Sonuçta aklın da bir hakikatinin olduğunun farkındayım. Akıl ile yani Mütefekkir Salih MİRZABEYOĞLU’nun ifâdesiyle: “Denetleyici ve tertibe koyucu, hayrı, şerri ve ilimleri anlayan, sebebten neticeye, neticeden sebebe ilgi kuran, eserden eser sahibine intikal eden hassası. Düşünme ve anlama kabiliyeti.” (3) olan akıl ile vicdanın yaptığı meşru izdivaç sonucu yeşeren doğru düşünce ve mahsulleri olan marifet meyvelerini devşirebiliriz.
Müsaadeniz olursa kısa bir mola daha verelim. Rica ediyorum, bizlere, bu vakayı aktaran ile hâli yaşayan müteveffa insanlara birer Fatiha okuyalım ve bir taşın ardına saklanarak izleyelim. Olur ya, belki Allah şefkat gösterir, Fatiha suresi hürmetine af gelir günâhlarımıza. Olur ya, belki Allah merhamet eder, ulvî dostlarına olan saygımızdan dolayı örter hatalarımızı ve kapatır bütün ayıplarımızın üstünü. Olur ya, belki “Yarabbi! Bu ne sırdır; seni bilen dostlarını tanıyor, dostlarını tanıyan da seni!” (4) hikmetine vakıf oluruz. Olur ya, belki arkadaşım der nazar ederler, bir içimlik su, bir yudum süt bahşişimiz olur; yüreğimiz ferahlar.
BİR DAMLA HİKMET
“Hac yollarında bir veli susuzluktan nefesi sönmek üzere bir köpek görüyor ve etrafındakilere haykırıyor:
<< Yetmiş kere piyade hac sevabını bir içim suya kim satın alır?>>
Veliye bir içim su veriyorlar… O da bu suyu köpeğe içiriyor ve diyor:
<<Bir hadiste gördüm: Her bağrı yanana su vermekte büyük ecr vardır. İşte o hadisin yüzü suyu hürmetinedir ki…>>
Yetmiş kere piyade hac sevabını, bir hadis emrinin hikmetine feda eden veli, o hikmeti belirtmekte ne ulvi!…” (5)
VİCDAN VE KALP
Doktriner İslâm topal olmadığı gibi kadim Türk medeniyetimiz de şeşbeş değildir. Beşerî kaideleri ve beşerî formülleri doktriner İslâm’ın ayetleri ile ayetlerin birebir genetik kopyası olan Allah Resûlü’nün buyruğu imişçesine itibar edenler, insan devletinin uyanıklığına karşı zevzekliği ve haydutluğu seçenler, hayvanların içgüdüsüne bile ulaşamayanlardır. Hani demem o ki dünyevî oyuncaklar, insana tek olan Allah’ı ve Resûlü’nü unutturacak kadar oyalıyor, vahdaniyet silsilesine perçinli insanlara karşı duyarsız kılıyor ise bu insancıklar dünyevî tehlikelere karşı kör, ahiret inancına sağır olurlar. Unutmayalım ki zalimlerin gücü ve cesareti, haklıların tefekkür ve düşünce zafiyetinden gelmektedir.

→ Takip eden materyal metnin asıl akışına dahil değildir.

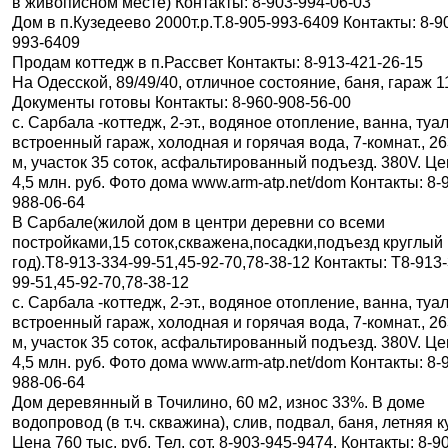
в живописном месте) Контакты: 8-903-994-06-03
Дом в п.Кузедеево 2000т.р.Т.8-905-993-6409 Контакты: 8-9
993-6409
Продам коттедж в п.Рассвет Контакты: 8-913-421-26-15
На Одесской, 89/49/40, отличное состояние, баня, гараж 1
Документы готовы Контакты: 8-960-908-56-00
c. Сарбала -коттедж, 2-эт., водяное отопление, ванна, туал
встроенный гараж, холодная и горячая вода, 7-комнат., 26
м, участок 35 соток, асфальтированный подъезд. 380V. Ц
4,5 млн. руб. Фото дома www.arm-atp.net/dom Контакты: 8-
988-06-64
В Сарбале(жилой дом в центри деревни со всеми
постройками,15 соток,скважена,посадки,подъезд круглый
год).Т8-913-334-99-51,45-92-70,78-38-12 Контакты: Т8-913
99-51,45-92-70,78-38-12
c. Сарбала -коттедж, 2-эт., водяное отопление, ванна, туал
встроенный гараж, холодная и горячая вода, 7-комнат., 26
м, участок 35 соток, асфальтированный подъезд. 380V. Ц
4,5 млн. руб. Фото дома www.arm-atp.net/dom Контакты: 8-
988-06-64
Дом деревянный в Точилино, 60 м2, износ 33%. В доме
водопровод (в т.ч. скважина), слив, подвал, баня, летняя к
Цена 760 тыс. руб. Тел. сот. 8-903-945-9474. Контакты: 8-9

Doğru düşünce, kalp konağının emir subayı olan hak ve bâtılı ayırdedebilen nur ile zekâ faaliyetinin neticesi tefekkür ile, denetleyici ve tertip edici akıl ve vicdan faaliyeti süreci ile ortaya çıkar. Tefekkürün ete kemiğe bürünen hâli fazilet ile kardeşleri olan erdemler, düşüncenin ete kemiğe bürünen hâli olarak marifet amelleri (Selçuklu medreseleri-mektepleri, rasathane, ulucami, vb.) ile değerler manzumesidir. Bu mütalaayı okurken elbette ki zekânın hak ve bâtılı ayırdedebilen nur istikametinde yürümesi, aklın ise vicdanı takip etmesi gerektiği malûmunuz olsa da biz, bildiğinizi hatırlatmış olalım.

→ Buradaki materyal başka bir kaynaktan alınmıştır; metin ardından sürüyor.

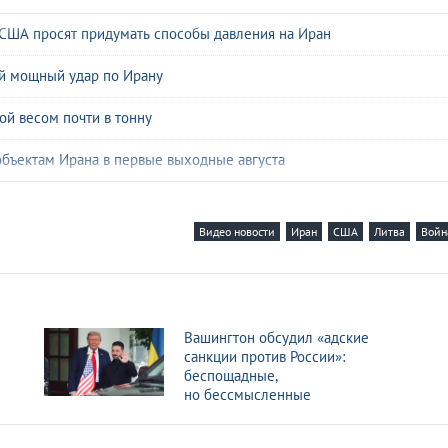
 США просят придумать способы давления на Иран
ый мощный удар по Ирану
й весом почти в тонну
бъектам Ирана в первые выходные августа
боеприпасы из-за конфликта с Ираном
Видео новости
Иран
США
Литва
Войн
 и шпионаж: мрачная ИИ-империя Palantir
езко подскочили из-за войны в Иране
Вашингтон обсудил «адские
санкции против России»:
вные резервуары США в Кувейте
беспощадные,
но бессмысленные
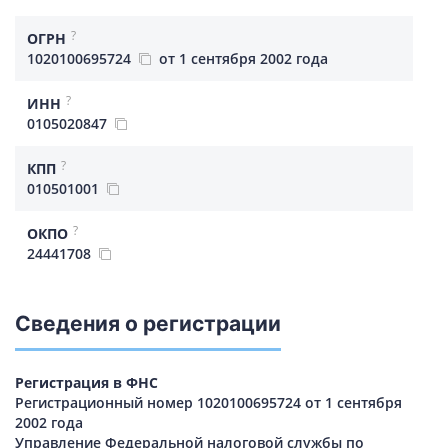
?
ОГРН
1020100695724
от 1 сентября 2002 года
?
ИНН
0105020847
?
КПП
010501001
?
ОКПО
24441708
Сведения о регистрации
Регистрация в ФНС
Регистрационный номер 1020100695724 от 1 сентября
2002 года
Управление Федеральной налоговой службы по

Evet, bu meyanda fazilet ile mahsulleri için zekâmız ile kalbimizin, marifet ile mahsulleri için aklımız ile vicdanımızın meşru izdivaçlarını sağlamalı ve her daim rabıtalı kılmalıyız. Bu meşru izdivaç ve rabıta keyfiyetini sağladığımız takdirde zekâ ile kalp izdivacının sureti olarak fazilet, akıl ile vicdan izdivacının çehresi olarak marifetin temeyyüz etmesi kadar doğal bir şey olamaz.

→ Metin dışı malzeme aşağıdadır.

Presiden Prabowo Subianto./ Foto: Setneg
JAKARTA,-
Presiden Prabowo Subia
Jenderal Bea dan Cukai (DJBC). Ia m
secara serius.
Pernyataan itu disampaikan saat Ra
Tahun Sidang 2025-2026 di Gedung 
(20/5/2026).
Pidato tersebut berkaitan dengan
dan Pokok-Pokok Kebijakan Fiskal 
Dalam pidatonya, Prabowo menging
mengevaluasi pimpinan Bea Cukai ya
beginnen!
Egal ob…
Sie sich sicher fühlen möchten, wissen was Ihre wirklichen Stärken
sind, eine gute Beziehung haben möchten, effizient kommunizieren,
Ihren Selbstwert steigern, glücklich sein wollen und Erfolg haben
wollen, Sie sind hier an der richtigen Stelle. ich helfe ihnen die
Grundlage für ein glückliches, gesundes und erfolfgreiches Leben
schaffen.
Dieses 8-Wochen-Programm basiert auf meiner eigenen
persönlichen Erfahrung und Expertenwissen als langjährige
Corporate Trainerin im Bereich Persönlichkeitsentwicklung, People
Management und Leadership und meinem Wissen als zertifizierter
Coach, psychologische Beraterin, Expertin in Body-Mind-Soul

Dut yaprağı yiyen ipek böceği gibi kozamızı örmek için çabaladığımız bu yolculuğumuzun da mola yerine vardık. Yürüyerek geldiğimiz yollara, altında yürüdüğümüz gökyüzüne bakarken, dertlerimizin dermansız, sorularımızın cevapsız kalmayacağı doğru yöne bakmayı unutmayalım, yeterli olur…
Burhan Halit KOŞAN
1- Ölüm Odası-346 / Salih MİRZABEYOĞLU
2- Dil ve Anlayış -160 / Salih MİRZABEYOĞLU
3- Ölüm Odası-346 / Salih MİRZABEYOĞLU
4- Ölüm Odası- 362/ Salih MİRZABEYOĞLU
5- Dil ve Anlayış- 192/ Salih MİRZABEYOĞLU
Ecr: Sevap, mükâfat, ödül, hediye, ikram.
Piyade: Asker manasına da gelen bu kelime, kıssada vasıta-binek olmaksızın yaya yapılan hac yolculuğu mânâsında kullanılmıştır.